Work request: Reproduce exactly the lines from the one containing "쉽사리 받아들이지 못하는" through the end of the entries, including both. Drop the pictures.

::: Task input :::

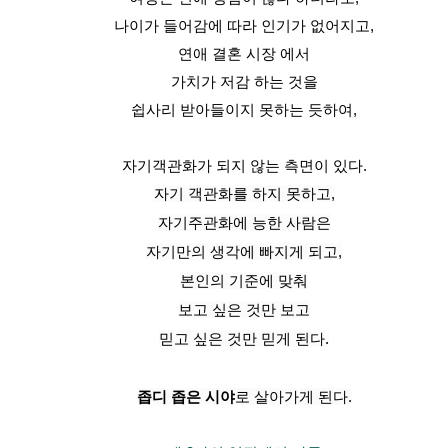
나이가 들어감에 따라 인기가 없어지고,
연애 결혼 시장
에서
가치가 저감 하는 것을
쉽사리 받아들이지 못하는 듯하여,
자기객관화가 되지 않는 측면이 있다.
자기 객관화를 하지 못하고,
자기주관화에 능한 사람은
자기만의 생각에 빠지게 되고,
본인의 기준에 맞춰
보고 싶은 것만 보고
믿고 싶은 것만 믿게 된다.
좁디 좁은 시야
로 살아가게 된다.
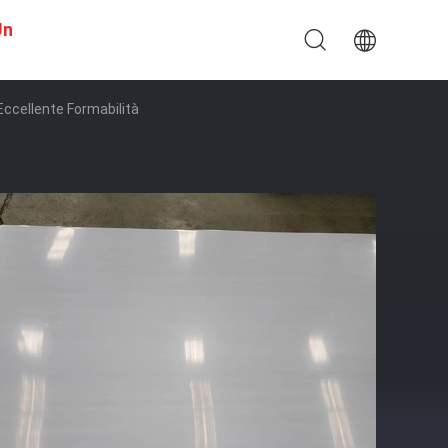
Un
Eccellente Formabilità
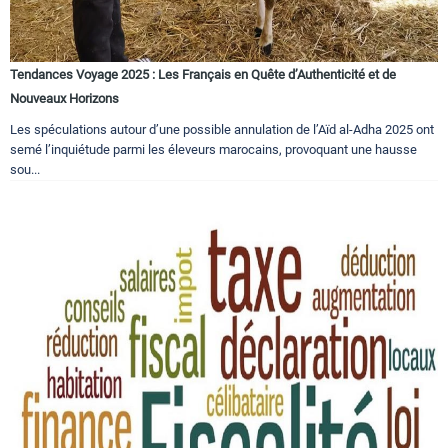
Tendances Voyage 2025 : Les Français en Quête d’Authenticité et de
Nouveaux Horizons
Les spéculations autour d’une possible annulation de l’Aïd al-Adha 2025 ont
semé l’inquiétude parmi les éleveurs marocains, provoquant une hausse
sou...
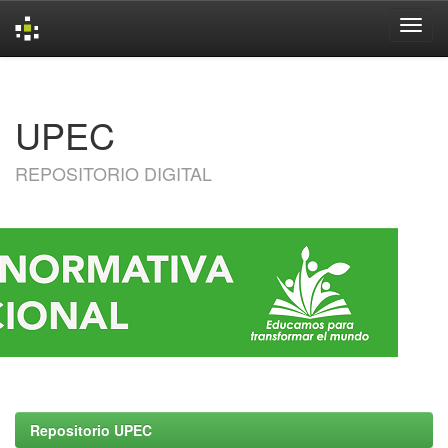
Skip
navigation
UPEC
REPOSITORIO DIGITAL
Repositorio UPEC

:::

Response area:
쉽사리 받아들이지 못하는 듯하여,
자기객관화가 되지 않는 측면이 있다.
자기 객관화를 하지 못하고,
자기주관화에 능한 사람은
자기만의 생각에 빠지게 되고,
본인의 기준에 맞춰
보고 싶은 것만 보고
믿고 싶은 것만 믿게 된다.
좁디 좁은 시야
로 살아가게 된다.
Un
Eccellente Formabilità
Tendances Voyage 2025 : Les Français en Quête d’Authenticité et de
Nouveaux Horizons
Les spéculations autour d’une possible annulation de l’Aïd al-Adha 2025 ont
semé l’inquiétude parmi les éleveurs marocains, provoquant une hausse
sou...
Skip
navigation
UPEC
REPOSITORIO DIGITAL
Repositorio UPEC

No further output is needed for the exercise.